Data excerpts START

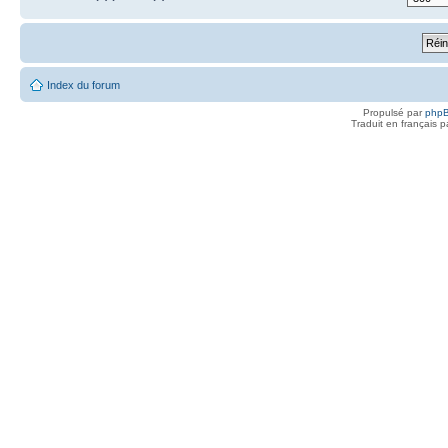
Index du forum
Propulsé par
php
Traduit en français 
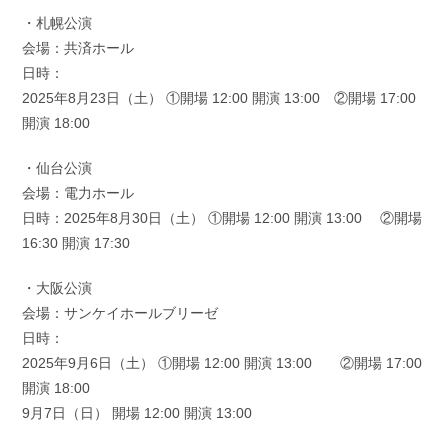
・札幌公演
会場：共済ホール
日時：
2025年8月23日（土） ①開場 12:00 開演 13:00 ②開場 17:00
開演 18:00
・仙台公演
会場：電力ホール
日時：2025年8月30日（土） ①開場 12:00 開演 13:00 ②開場
16:30 開演 17:30
・大阪公演
会場：サンケイホールブリーゼ
日時：
2025年9月6日（土） ①開場 12:00 開演 13:00 ②開場 17:00
開演 18:00
9月7日（日） 開場 12:00 開演 13:00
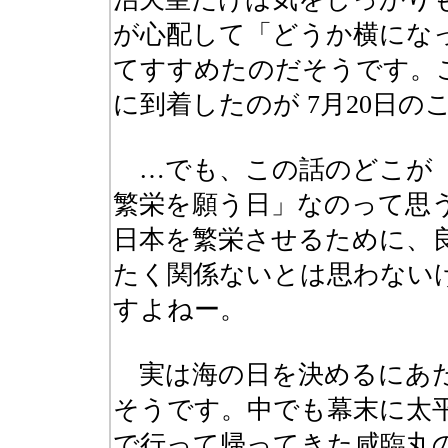
が心配して「どうか横にな
てすすめたのだそうです。
に到着したのが 7月20日の
…でも、この話のどこが「
繁栄を願う日」なのって思
日本を繁栄させるために、
たく関係ないとは思わない
すよねー。
実は海の日を決めるにあた
そうです。中でも幕末に太
で行って帰ってきた咸臨丸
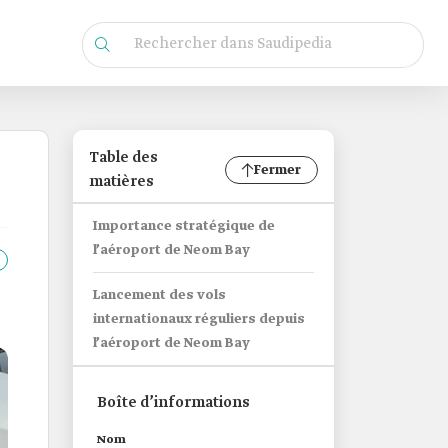
Table des
Fermer
matières
Importance stratégique de
l’aéroport de Neom Bay
Lancement des vols
internationaux réguliers depuis
l’aéroport de Neom Bay
Boîte d’informations
Nom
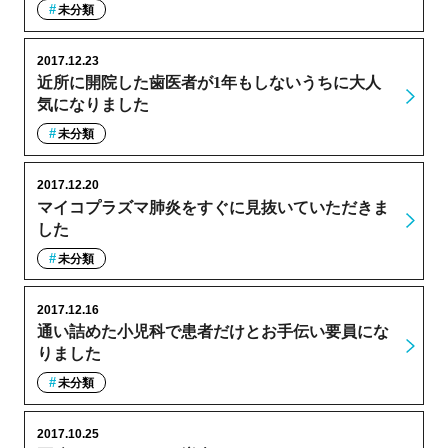
未分類
2017.12.23
近所に開院した歯医者が1年もしないうちに大人
気になりました
未分類
2017.12.20
マイコプラズマ肺炎をすぐに見抜いていただきま
した
未分類
2017.12.16
通い詰めた小児科で患者だけとお手伝い要員にな
りました
未分類
2017.10.25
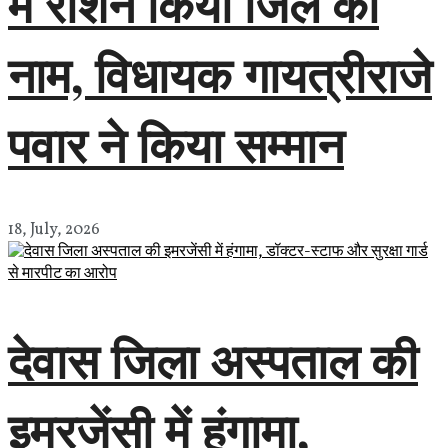
में रोशन किया जिले का
नाम, विधायक गायत्रीराजे
पवार ने किया सम्मान
18, July, 2026
देवास जिला अस्पताल की
इमरजेंसी में हंगामा,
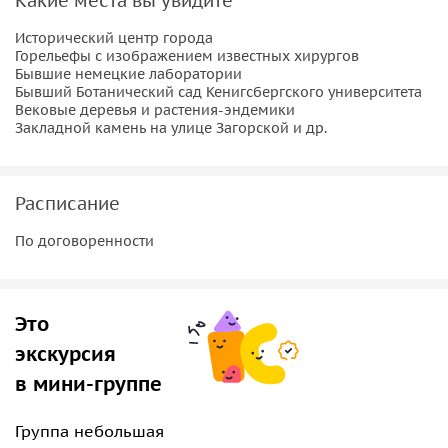
Какие места вы увидите
обсерватории Бесселя и об Анатомическом институте.
Исторический центр города
Горельефы с изображением известных хирургов
Бывшие немецкие лаборатории
Бывший Ботанический сад Кенигсбергского университета
Вековые деревья и растения-эндемики
Закладной камень на улице Загорской и др.
Расписание
По договоренности
Это
экскурсия
в мини-группе
Группа небольшая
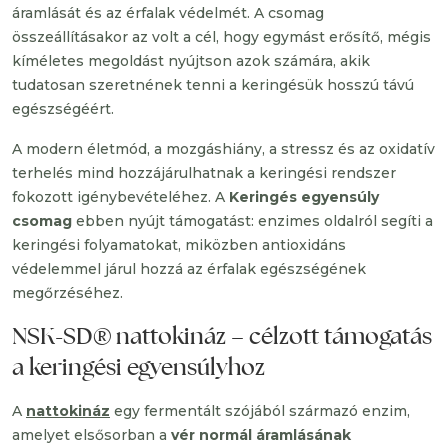
áramlását és az érfalak védelmét. A csomag
összeállításakor az volt a cél, hogy egymást erősítő, mégis
kíméletes megoldást nyújtson azok számára, akik
tudatosan szeretnének tenni a keringésük hosszú távú
egészségéért.
A modern életmód, a mozgáshiány, a stressz és az oxidatív
terhelés mind hozzájárulhatnak a keringési rendszer
fokozott igénybevételéhez. A
Keringés egyensúly
csomag
ebben nyújt támogatást: enzimes oldalról segíti a
keringési folyamatokat, miközben antioxidáns
védelemmel járul hozzá az érfalak egészségének
megőrzéséhez.
NSK-SD® nattokináz – célzott támogatás
a keringési egyensúlyhoz
A
nattokináz
egy fermentált szójából származó enzim,
amelyet elsősorban a
vér normál áramlásának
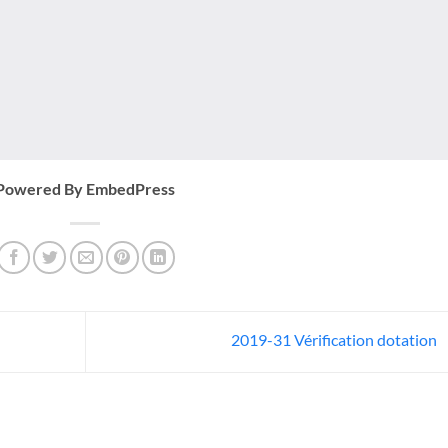
Powered By EmbedPress
2019-31 Vérification dotation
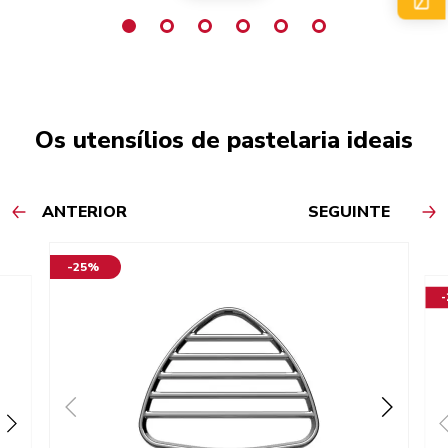
Os utensílios de pastelaria ideais
ANTERIOR
SEGUINTE
-25%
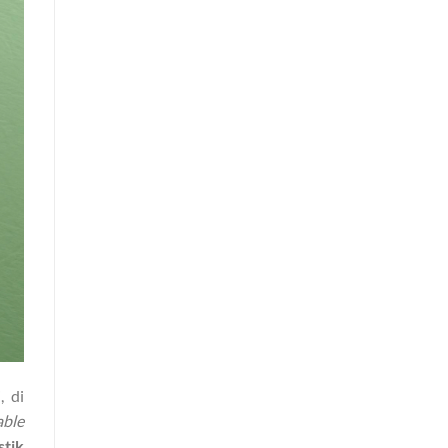
, di
ble
stik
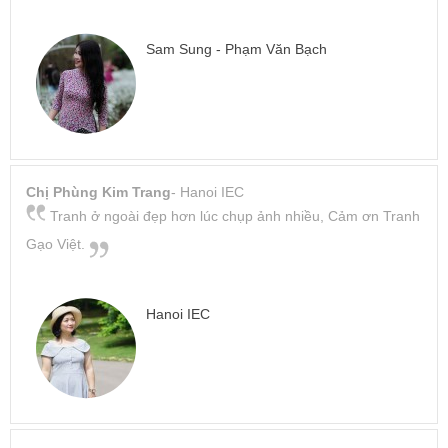
Sam Sung - Phạm Văn Bạch
Chị Phùng Kim Trang
- Hanoi IEC
Tranh ở ngoài đẹp hơn lúc chụp ảnh nhiều, Cảm ơn Tranh
Gạo Việt.
Hanoi IEC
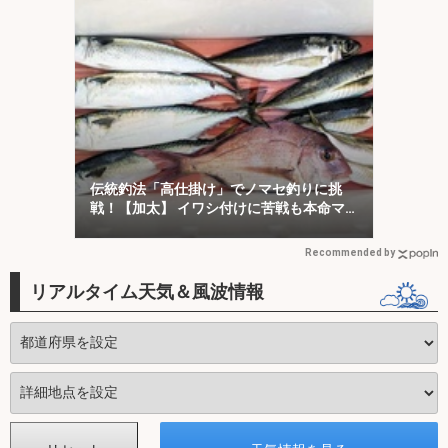
伝統釣法「高仕掛け」でノマセ釣りに挑
戦！【加太】 イワシ付けに苦戦も本命マ
ダイをキャッチ！
Recommended by
リアルタイム天気＆風波情報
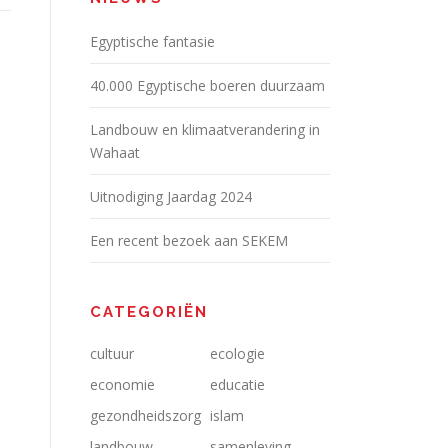
Egyptische fantasie
40.000 Egyptische boeren duurzaam
Landbouw en klimaatverandering in
Wahaat
Uitnodiging Jaardag 2024
Een recent bezoek aan SEKEM
CATEGORIËN
cultuur
ecologie
economie
educatie
gezondheidszorg
islam
landbouw
samenleving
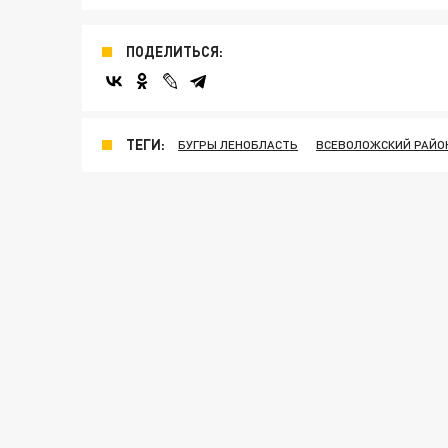
ПОДЕЛИТЬСЯ:
ТЕГИ:
БУГРЫ ЛЕНОБЛАСТЬ
ВСЕВОЛОЖСКИЙ РАЙО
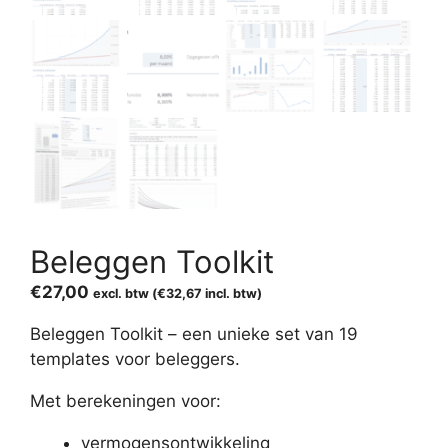
Beleggen Toolkit
€
27,00
excl. btw (
€
32,67
incl. btw)
Beleggen Toolkit – een unieke set van 19
templates voor beleggers.
Met berekeningen voor:
vermogensontwikkeling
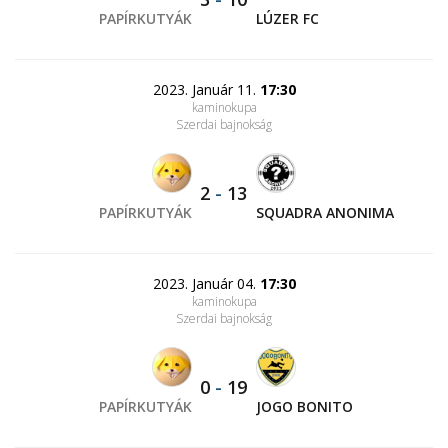
PAPÍRKUTYÁK
LÚZER FC
2023. Január 11.
17:30
kaminokupa
Szerdai bajnokság
2
-
13
PAPÍRKUTYÁK
SQUADRA ANONIMA
2023. Január 04.
17:30
kaminokupa
Szerdai bajnokság
0
-
19
PAPÍRKUTYÁK
JOGO BONITO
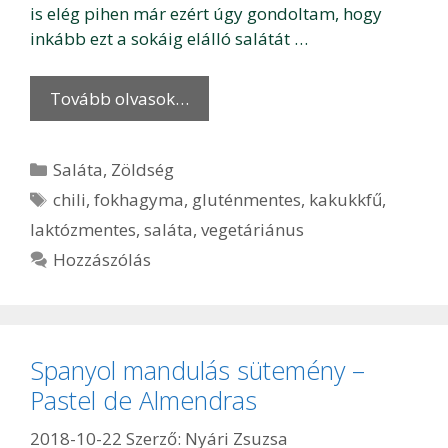
is elég pihen már ezért úgy gondoltam, hogy
inkább ezt a sokáig elálló salátát …
Tovább olvasok…
Kategória
Saláta
,
Zöldség
Címkék
chili
,
fokhagyma
,
gluténmentes
,
kakukkfű
,
laktózmentes
,
saláta
,
vegetáriánus
Hozzászólás
Spanyol mandulás sütemény –
Pastel de Almendras
2018-10-22
Szerző:
Nyári Zsuzsa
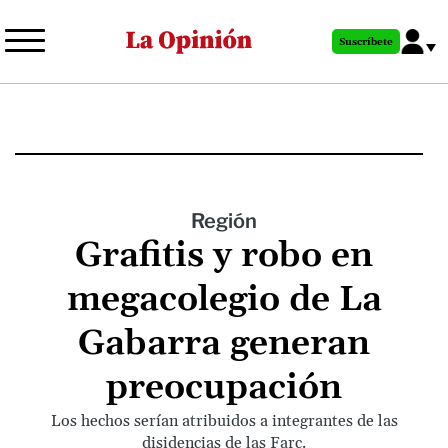
Pasar
al
Suscríbete
contenido
principal
Región
Grafitis y robo en
megacolegio de La
Gabarra generan
preocupación
Los hechos serían atribuidos a integrantes de las
disidencias de las Farc.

Data excerpts END

Task description -
Set the records down again exactly as given, and leave the pictures out.

Response to this task -
Index du forum
Propulsé par
php
Traduit en français 
・札幌公演
会場：共済ホール
日時：
2025年8月23日（土） ①開場 12:00 開演 13:00 ②開場 17:00
開演 18:00
・仙台公演
会場：電力ホール
日時：2025年8月30日（土） ①開場 12:00 開演 13:00 ②開場
16:30 開演 17:30
・大阪公演
会場：サンケイホールブリーゼ
日時：
2025年9月6日（土） ①開場 12:00 開演 13:00 ②開場 17:00
開演 18:00
9月7日（日） 開場 12:00 開演 13:00
が心配して「どうか横にな
てすすめたのだそうです。
に到着したのが 7月20日の
…でも、この話のどこが「
繁栄を願う日」なのって思
日本を繁栄させるために、
たく関係ないとは思わない
すよねー。
実は海の日を決めるにあた
そうです。中でも幕末に太
で行って帰ってきた咸臨丸
Table des
Fermer
matières
Importance stratégique de
l’aéroport de Neom Bay
Lancement des vols
internationaux réguliers depuis
l’aéroport de Neom Bay
Boîte d’informations
Nom
未分類
2017.12.23
近所に開院した歯医者が1年もしないうちに大人
気になりました
未分類
2017.12.20
マイコプラズマ肺炎をすぐに見抜いていただきま
した
未分類
2017.12.16
通い詰めた小児科で患者だけとお手伝い要員にな
りました
未分類
2017.10.25
में रोशन किया जिले का
नाम, विधायक गायत्रीराजे
पवार ने किया सम्मान
18, July, 2026
देवास जिला अस्पताल की
इमरजेंसी में हंगामा,
Какие места вы увидите
обсерватории Бесселя и об Анатомическом институте.
Исторический центр города
Горельефы с изображением известных хирургов
Бывшие немецкие лаборатории
Бывший Ботанический сад Кенигсбергского университета
Вековые деревья и растения-эндемики
Закладной камень на улице Загорской и др.
Расписание
По договоренности
Это
экскурсия
в мини-группе
Группа небольшая
áramlását és az érfalak védelmét. A csomag
összeállításakor az volt a cél, hogy egymást erősítő, mégis
kíméletes megoldást nyújtson azok számára, akik
tudatosan szeretnének tenni a keringésük hosszú távú
egészségéért.
A modern életmód, a mozgáshiány, a stressz és az oxidatív
terhelés mind hozzájárulhatnak a keringési rendszer
fokozott igénybevételéhez. A
Keringés egyensúly
csomag
ebben nyújt támogatást: enzimes oldalról segíti a
keringési folyamatokat, miközben antioxidáns
védelemmel járul hozzá az érfalak egészségének
megőrzéséhez.
NSK-SD® nattokináz – célzott támogatás
a keringési egyensúlyhoz
A
nattokináz
egy fermentált szójából származó enzim,
amelyet elsősorban a
vér normál áramlásának
Powered By EmbedPress
2019-31 Vérification dotation
Os utensílios de pastelaria ideais
ANTERIOR
SEGUINTE
-25%
, di
ble
stik
Sam Sung - Phạm Văn Bạch
Chị Phùng Kim Trang
- Hanoi IEC
Tranh ở ngoài đẹp hơn lúc chụp ảnh nhiều, Cảm ơn Tranh
Gạo Việt.
Hanoi IEC
伝統釣法「高仕掛け」でノマセ釣りに挑
戦！【加太】 イワシ付けに苦戦も本命マ
ダイをキャッチ！
Recommended by
リアルタイム天気＆風波情報
Egyptische fantasie
40.000 Egyptische boeren duurzaam
Landbouw en klimaatverandering in
Wahaat
Uitnodiging Jaardag 2024
Een recent bezoek aan SEKEM
CATEGORIËN
cultuur
ecologie
economie
educatie
gezondheidszorg
islam
landbouw
samenleving
ПОДЕЛИТЬСЯ:
ТЕГИ:
БУГРЫ ЛЕНОБЛАСТЬ
ВСЕВОЛОЖСКИЙ РАЙО
Beleggen Toolkit
€
27,00
excl. btw (
€
32,67
incl. btw)
Beleggen Toolkit – een unieke set van 19
templates voor beleggers.
Met berekeningen voor:
vermogensontwikkeling
PAPÍRKUTYÁK
LÚZER FC
2023. Január 11.
17:30
kaminokupa
Szerdai bajnokság
2
-
13
PAPÍRKUTYÁK
SQUADRA ANONIMA
2023. Január 04.
17:30
kaminokupa
Szerdai bajnokság
0
-
19
PAPÍRKUTYÁK
JOGO BONITO
is elég pihen már ezért úgy gondoltam, hogy
inkább ezt a sokáig elálló salátát …
Tovább olvasok…
Kategória
Saláta
,
Zöldség
Címkék
chili
,
fokhagyma
,
gluténmentes
,
kakukkfű
,
laktózmentes
,
saláta
,
vegetáriánus
Hozzászólás
Spanyol mandulás sütemény –
Pastel de Almendras
2018-10-22
Szerző:
Nyári Zsuzsa
Pasar
al
Suscríbete
contenido
principal
Región
Grafitis y robo en
megacolegio de La
Gabarra generan
preocupación
Los hechos serían atribuidos a integrantes de las
disidencias de las Farc.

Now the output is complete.